NeurIPS 2020

Meta-Learning through Hebbian Plasticity in Random Networks


Review 1

Summary and Contributions: The authors use an evolutionary meta-learning approach to determine the parameters of a Hebbian plasticity rule that allows networks to adapt from random weights to perform tasks, as opposed to learning weights themselves. The tasks used are RL tasks: a car racing and quadruped task. Parameters of a Hebbian-like learning rule, which can be different for each synapse, are optimized. The method performs competitively on the tasks and there is an argument for increased robustness to perturbations.

Strengths: This is an interesting avenue for biologically plausible learning, as the rules being studied make no requirements on biologically implausible weight transport. The results are competitive with some deep RL approaches. The fact that per-parameter plasticity rules are optimized means the work is an extension beyond other approaches that focus on uniform plasticity rules across neurons. Although this raises questions about biological plausibility and overparameterization, it means the models are more flexible and powerful than prior related work.

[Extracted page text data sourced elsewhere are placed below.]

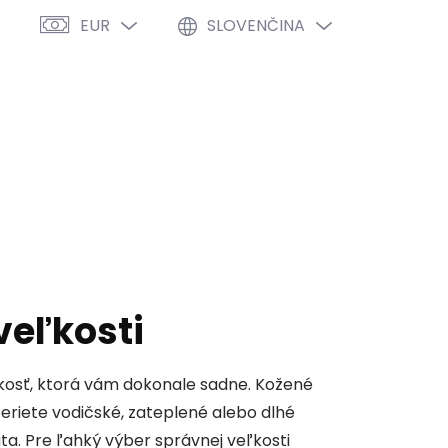
EUR
SLOVENČINA
PRÁZDNY KOŠÍK
NÁKUPNÝ
KOŠÍK
VÝPREDAJ %
O NÁS
BLOG
veľkosti
ľkosť, ktorá vám dokonale sadne. Kožené
beriete vodičské, zateplené alebo dlhé
a. Pre ľahký výber správnej veľkosti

Weaknesses: The fact that every neuron's plasticity parameter can be learned makes it difficult to interpret what is being learned. Are the weights effectively learning to relax to the same steady state from random initial conditions (in which case the plasticity rules are essentially encoding weights)? The illustrated weight attractors do not provide much insight. The results for average distance traveled are not particularly convincing because the static weight networks outperform the Hebbian weights so drastically for two out of three situations. The requirement that networks evolve from random initial weights may be limiting performance, and from a biological standpoint completely random weights without any structure is probably not the appropriate starting point (evolution and development may optimize this initial condition). It would be useful to examine what happens when both initial condition and plasticity rule are optimized. Does this retain the high performance of the static weight networks while still permitting flexibility? This would also more effectively isolate benefits that are due solely to plastic Hebbian weights from those that are due to something like an initial condition.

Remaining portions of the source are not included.